# 10MO Spayed GSD Dominance aggression towards other dogs



## Jerad (Jan 22, 2012)

My wife and I have a 10 month old spayed female GSD who until recently has been wonderful around other dogs. We have socialize her from 9 weeks old and are constantly out and about with this dog. She's constantly around dogs on walks and occasionally gets to go to the dog park to play off leash.

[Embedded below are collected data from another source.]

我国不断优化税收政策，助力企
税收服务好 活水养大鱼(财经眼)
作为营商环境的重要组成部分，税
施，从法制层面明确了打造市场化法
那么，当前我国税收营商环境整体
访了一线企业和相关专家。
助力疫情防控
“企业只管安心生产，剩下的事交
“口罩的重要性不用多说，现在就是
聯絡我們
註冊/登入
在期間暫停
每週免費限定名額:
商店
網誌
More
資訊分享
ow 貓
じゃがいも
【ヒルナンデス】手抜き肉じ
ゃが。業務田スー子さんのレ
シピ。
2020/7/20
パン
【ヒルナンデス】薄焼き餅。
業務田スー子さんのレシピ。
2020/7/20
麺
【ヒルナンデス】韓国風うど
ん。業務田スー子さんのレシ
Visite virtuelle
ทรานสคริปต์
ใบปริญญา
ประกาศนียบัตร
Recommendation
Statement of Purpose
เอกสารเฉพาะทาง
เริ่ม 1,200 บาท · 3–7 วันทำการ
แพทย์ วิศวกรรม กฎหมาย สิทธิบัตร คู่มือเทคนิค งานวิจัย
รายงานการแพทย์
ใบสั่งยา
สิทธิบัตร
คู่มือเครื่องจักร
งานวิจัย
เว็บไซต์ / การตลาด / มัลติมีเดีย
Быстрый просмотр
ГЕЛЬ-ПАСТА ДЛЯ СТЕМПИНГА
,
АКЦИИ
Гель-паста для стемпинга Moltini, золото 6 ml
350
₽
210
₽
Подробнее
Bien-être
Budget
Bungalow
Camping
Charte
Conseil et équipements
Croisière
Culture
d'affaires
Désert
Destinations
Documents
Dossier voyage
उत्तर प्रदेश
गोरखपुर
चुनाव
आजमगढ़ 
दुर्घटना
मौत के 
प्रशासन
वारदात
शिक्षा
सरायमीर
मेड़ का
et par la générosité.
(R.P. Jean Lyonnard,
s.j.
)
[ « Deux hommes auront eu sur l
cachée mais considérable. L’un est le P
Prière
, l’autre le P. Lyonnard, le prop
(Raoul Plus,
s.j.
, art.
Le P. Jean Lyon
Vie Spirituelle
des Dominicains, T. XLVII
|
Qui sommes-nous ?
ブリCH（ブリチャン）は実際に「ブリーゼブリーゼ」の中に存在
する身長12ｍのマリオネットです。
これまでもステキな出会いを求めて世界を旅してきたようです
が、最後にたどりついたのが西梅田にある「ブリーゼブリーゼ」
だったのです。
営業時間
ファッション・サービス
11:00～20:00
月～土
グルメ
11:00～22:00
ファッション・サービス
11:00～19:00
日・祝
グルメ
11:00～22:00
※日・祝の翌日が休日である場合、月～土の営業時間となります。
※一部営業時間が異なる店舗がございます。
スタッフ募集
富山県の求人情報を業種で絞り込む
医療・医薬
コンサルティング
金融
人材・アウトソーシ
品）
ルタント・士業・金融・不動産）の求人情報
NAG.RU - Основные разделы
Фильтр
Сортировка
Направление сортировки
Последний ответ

Recently we've noticed that she will excitedly greet a new dog, she almost always licks its face, then after about 10 seconds her hair stands on end, she'll paw at the other dog and growl/bark. If the dog responds aggressively it will escalate into a brawl. I've had to break up one dog scuffle at the dog park. I think this is dominance, when the other dog resists, it makes her mad and she wants to prove herself. Luckily she has always been good around people including small children. 

Any pointers or things I can do? I want to take her around more dogs, but I feel like she freaks other dog owners out when she starts barking and growling.


----------



## Kyleigh (Oct 16, 2012)

Oh the joys of puppies expanding their horizons! My puppy had a different experience when she was "growing" (she still is!) but the end result was the same ... scrapping and sometimes a brawl. 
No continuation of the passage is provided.